OBJECTIVE To evaluate the efficacy and mechanism of Kai-Xin-San in improving intestinal function damage induced by intragastric administration of fluoxetine in chronic unpredictable mild stress (CUMS) depression model mice.

METHODS A CUMS depression mouse model was established and treated with fluoxetine (9 mg ·kg^-1·d^-1), low-dose (1.5 g ·kg^-1·d^-1) and high-dose (4.5 g ·kg^-1 ·d^-1) Kai-Xin-San, fluoxetine combined with low-dose (9 mg ·kg^-1·d^-1+1.5 g·kg^-1 ·d^-1) and high-dose (9 mg ·kg^-1 ·d^-1+4.5 g ·kg^-1 ·d^-1) Kai-Xin-San, and mosapride combined with fluoxetine (2 mg ·kg^-1 ·d^-1+9 mg ·kg^-1 ·d^-1) for 28 consecutive days. The body weight of mice was measured; the food utilization was calculated and the serum D-xylose content was measured to evaluate the intestinal mucosal absorption capacity of mice; HE staining was used to evaluate the intestinal structural damage of mice; TUNEL staining was used to evaluate the intestinal tissue apoptosis of mice; ELISA was used to detect the expression levels of brain gut peptides such as vasoactive intestinal peptide (VIP), gastrin (MTL), substance P (SP) and Ghrelin in the intestine of mice; Western blot was used to detect the expression of apoptosis signaling pathway proteins.

RESULTS Compared with the model group, fluoxetine significantly reduced the body weight of mice after 2 weeks of administration (P < 0.05); the food utilization and serum D-xylose content of mice were significantly reduced after 4 weeks of administration (P < 0.05), and the intestinal villi of depressed mice were damaged (P < 0.05) and intestinal epithelial apoptosis of mice was enhanced (P < 0.01); the expression of VIP in the small intestine of mice was upregulated (P < 0.05), and the expression of MTL, SP and Ghrelin was downregulated (P < 0.05, P < 0.01); cleaved Caspase-3/Caspase-3 and cleaved Caspase-9/Caspase-9 in the intestinal apoptosis signaling pathway of mice were upregulated (P < 0.05, P < 0.01). Compared with the fluoxetine group, the body weight of mice was significantly increased after 2 weeks of combined use of Kai-Xin-San and fluoxetine (P < 0.05, P < 0.01). After 4 weeks of combined use of high-dose Kai-Xin-San and fluoxetine, the food utilization and serum D-xylose expression of mice were significantly increased (P < 0.05); intestinal villus damage was improved (P < 0.05); intestinal epithelial tissue apoptosis was significantly reduced (P < 0.01); small intestinal VIP expression was significantly downregulated (P < 0.01), and the expression of MTL, SP and Ghrelin was significantly upregulated (P < 0.05); cleaved Caspase-3/Caspase-3 and cleaved Caspase-9/Caspase-9 in the apoptosis signaling pathway were significantly reduced (P < 0.05, P < 0.01).

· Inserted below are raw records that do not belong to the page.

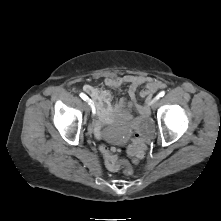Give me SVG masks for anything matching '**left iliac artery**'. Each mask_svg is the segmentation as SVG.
<instances>
[{
  "mask_svg": "<svg viewBox=\"0 0 221 221\" xmlns=\"http://www.w3.org/2000/svg\"><path fill=\"white\" fill-rule=\"evenodd\" d=\"M165 95L164 91H161L156 98L163 97Z\"/></svg>",
  "mask_w": 221,
  "mask_h": 221,
  "instance_id": "1",
  "label": "left iliac artery"
}]
</instances>
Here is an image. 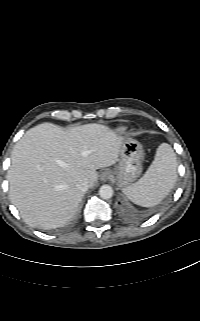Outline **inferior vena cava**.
Returning <instances> with one entry per match:
<instances>
[{
	"label": "inferior vena cava",
	"mask_w": 200,
	"mask_h": 321,
	"mask_svg": "<svg viewBox=\"0 0 200 321\" xmlns=\"http://www.w3.org/2000/svg\"><path fill=\"white\" fill-rule=\"evenodd\" d=\"M76 186L82 192H86L88 189V181L86 179H82L76 184Z\"/></svg>",
	"instance_id": "obj_1"
}]
</instances>
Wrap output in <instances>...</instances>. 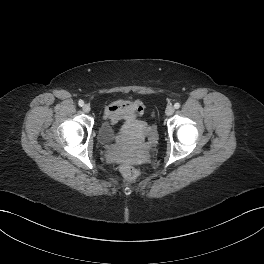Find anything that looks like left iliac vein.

CONCLUSION Kai-Xin-San has the effect of improving the gastrointestinal motility and intestinal absorption function damage caused by fluoxetine in depressed mice. Its mechanism may be related to improving the expression of brain gut peptide in the small intestine and inhibiting intestinal villi damage and intestinal tissue apoptosis.